Count The Genus
APL (Dyalog Extended), 73 bytes
1-1⊥∘(∊∨/¨⍮2(-⊃⍤∧∘⌽/⍮(3⊃∧∘⌽)⌿)⊢)(⊂4⍴2)⊤¨(9467+⎕AV⍳'ð{dòlxõ _0h8p∆')⍳⎕UCS
Try it online!
Over half of the bytes were used in converting the char matrix into an easier-to-use format. Basically, converts each box-drawing char into [right, up, down, left]
, counts non-blanks and joints, and computes 1 - non-blanks + joints
.
This works because of Euler characteristic V - E + F = 1
(not counting the surrounding area as a face), thanks to the assumption that the entire figure is connected. If we count any segment starting from the center to some boundary as an edge (and the respective endpoints as vertices), every non-blank char has V - E = 1
, but the V
in the entire shape is reduced by the number of joints. Plugging into the rearranged equation F = 1 - V + E
gives the above formula 1 - non-blanks + joints
.
Retina, 131 bytes
T`─┐┬╴┼┤┴┘│╵└├┌╶╷`L
(?=(.)*[BCEFILMO].*¶(?>(?<-1>.)*)[E-L])
-
(?=[ACEGK-N]-?[A-H])|^
-
+`-\s*\w
C`-
Try it online!
TIO counts the box drawing characters as only one byte even though they are not ASCII (the Retina code page).
How?
This uses a rearranged Euler characterstic F=1+E-V
to find the number of faces under the assumption that there is only one connected component.
The number of vertices, V
, is the same as the number of box characters.

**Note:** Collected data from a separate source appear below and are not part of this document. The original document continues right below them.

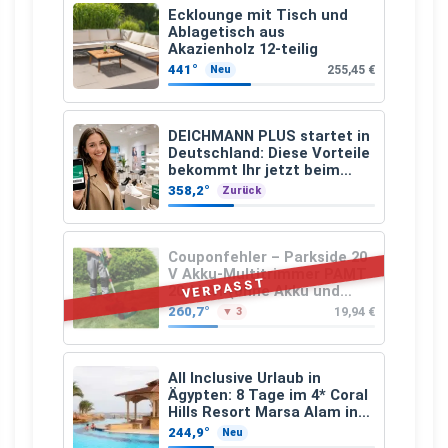
Ecklounge mit Tisch und
Ablagetisch aus
Akazienholz 12-teilig
441°
255,45 €
Neu
DEICHMANN PLUS startet in
Deutschland: Diese Vorteile
bekommt Ihr jetzt beim
Schuhkauf
358,2°
Zurück
Couponfehler – Parkside 20
V Akku-Multitrimmer PAMT
VERPASST
20-Li A1 (ohne Akku und
Ladegerät)
260,7°
19,94 €
▼ 3
All Inclusive Urlaub in
Ägypten: 8 Tage im 4* Coral
Hills Resort Marsa Alam inkl.
Flüge ab 299 € p.P.
244,9°
Neu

There is +1 edge for every horizontally adjacent pair of box characters where the first has a right edge and the second has a left edge. There is +1 edge for every vertically adjacent pair of box characters where the first has a down edge and the second has a up edge. This is harder to express in regex, so I borrowed the method of standard vertical matching to deal with vertical edges.
# Translate each of the box characters into letters to avoid repeating them
# We do this smartly:
# ─┐┬╴┼┤┴┘ correspond to A-H and all have a left edge
# ┼┤┴┘│╵└├ correspond to E-L and all have an up edge
# └├┌╶ correspond to K-N and all have a right edge
T`─┐┬╴┼┤┴┘│╵└├┌╶╷`L
# Prepend a '-' to the first character of a vertically adjacent pair with (down edge, up edge)
# Each '-' will represent one edge
(?=(.)*[BCEFILMO].*¶(?>(?<-1>.)*)[E-L])
-
# Prepend a '-' to the first character of a horizontally adjacent pair with (left edge, right edge)
# Simply pass over '-' from the previous step using -?
# |^: also prepend an extra '-', which counts as an extra edge, to the beginning of the whole string for the +1
(?=[ACEGK-N]-?[A-H])|^
-
# Now there is a - for each edge and a capital letter for each vertex, with some whitespace
# Compute #(edges) - #(capital letters)
# Until the output is constant:
# Replace an edge and a capital letter with the empty string (`\s*` to pass over whitespace)
+`-\s*\w
# Count the number of `-`s
C`-
Charcoal, 100 bytes
WS⊞υιB׳⊕Lθ׳⊕LυψFυ«⸿⸿⸿Fι«M³→F⁴¿&X²λ⍘§”E←T¹÷S1²m[ω→℅P”﹪℅κ⊕⊘φφP✳⊗λ²»»≔⁰ηFLθFLυ«J׳ι׳κ↘≧⁺¬℅KKη¤#»⎚I⊖η
Try it online! Link is to verbose version of code. Takes input as a newline-terminated rectangular character array. While I could have written a version that uses the Euler characteristic, I felt that I should really write a version using all of Charcoal's power to calculate the number of regions in any shape. Explanation:
WS⊞υι
Input the shape.
B׳⊕Lθ׳⊕Lυψ
Draw an empty box large enough to completely enclose the shape at three times scale.
Fυ«⸿⸿⸿Fι«M³→
Loop over each character of the input, positioning the cursor at the appropriate position.
F⁴¿&X²λ⍘§”E←T¹÷S1²m[ω→℅P”﹪℅κ⊕⊘φφP✳⊗λ²
Loop over each direction, looking up the box lines based on taking the ordinal of the character modulo 501 and 23 (the latter automatically via Charcoal's cyclic indexing) in a table of hex digits (and g
s for filler), drawing a line for each matching bit in the digit, thus drawing the original shape at triple size.
»»≔⁰η
Start with no regions.
FLθFLυ«
Loop over each character.
J׳ι׳κ↘
Jump to the upper right of the character.
≧⁺¬℅KKη
Increment the region count if it's empty.
¤#
And then try to fill it anyway.
»⎚I⊖η
Print one less then the resulting count (since this procedure counts the outside too).